** Opening Study material block **
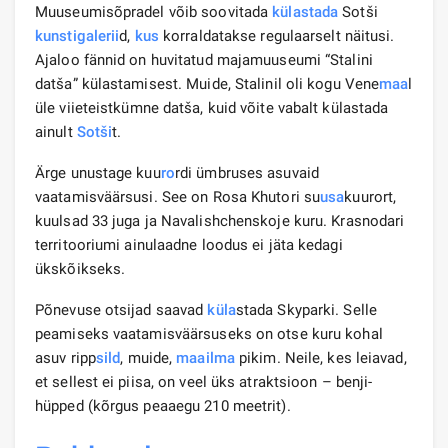
Muuseumisõpradel võib soovitada
külastada
Sotši
kunstigalerii
d,
kus
korraldatakse regulaarselt näitusi.
Ajaloo fännid on huvitatud majamuuseumi “Stalini
datša” külastamisest. Muide, Stalinil oli kogu Vene
maa
l
üle viieteistkümne datša, kuid võite vabalt külastada
ainult
Sotši
t.
Ärge unustage kuu
ro
rdi ümbruses asuvaid
vaatamisväärsusi. See on Rosa Khutori su
usa
kuurort,
kuulsad 33 juga ja Navalishchenskoje kuru. Krasnodari
territooriumi ainulaadne loodus ei jäta kedagi
ükskõikseks.
Põnevuse otsijad saavad
küla
stada Skyparki. Selle
peamiseks vaatamisväärsuseks on otse kuru kohal
asuv ripp
sild
, muide,
maailma
pikim. Neile, kes leiavad,
et sellest ei piisa, on veel üks atraktsioon – benji-
hüpped (kõrgus peaaegu 210 meetrit).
** Closing Study material block **
What to do →
The expected output is each entry given again word for word, with pictures dropped.

Solution to this task →
Muuseumisõpradel võib soovitada
külastada
Sotši
kunstigalerii
d,
kus
korraldatakse regulaarselt näitusi.
Ajaloo fännid on huvitatud majamuuseumi “Stalini
datša” külastamisest. Muide, Stalinil oli kogu Vene
maa
l
üle viieteistkümne datša, kuid võite vabalt külastada
ainult
Sotši
t.
Ärge unustage kuu
ro
rdi ümbruses asuvaid
vaatamisväärsusi. See on Rosa Khutori su
usa
kuurort,
kuulsad 33 juga ja Navalishchenskoje kuru. Krasnodari
territooriumi ainulaadne loodus ei jäta kedagi
ükskõikseks.
Põnevuse otsijad saavad
küla
stada Skyparki. Selle
peamiseks vaatamisväärsuseks on otse kuru kohal
asuv ripp
sild
, muide,
maailma
pikim. Neile, kes leiavad,
et sellest ei piisa, on veel üks atraktsioon – benji-
hüpped (kõrgus peaaegu 210 meetrit).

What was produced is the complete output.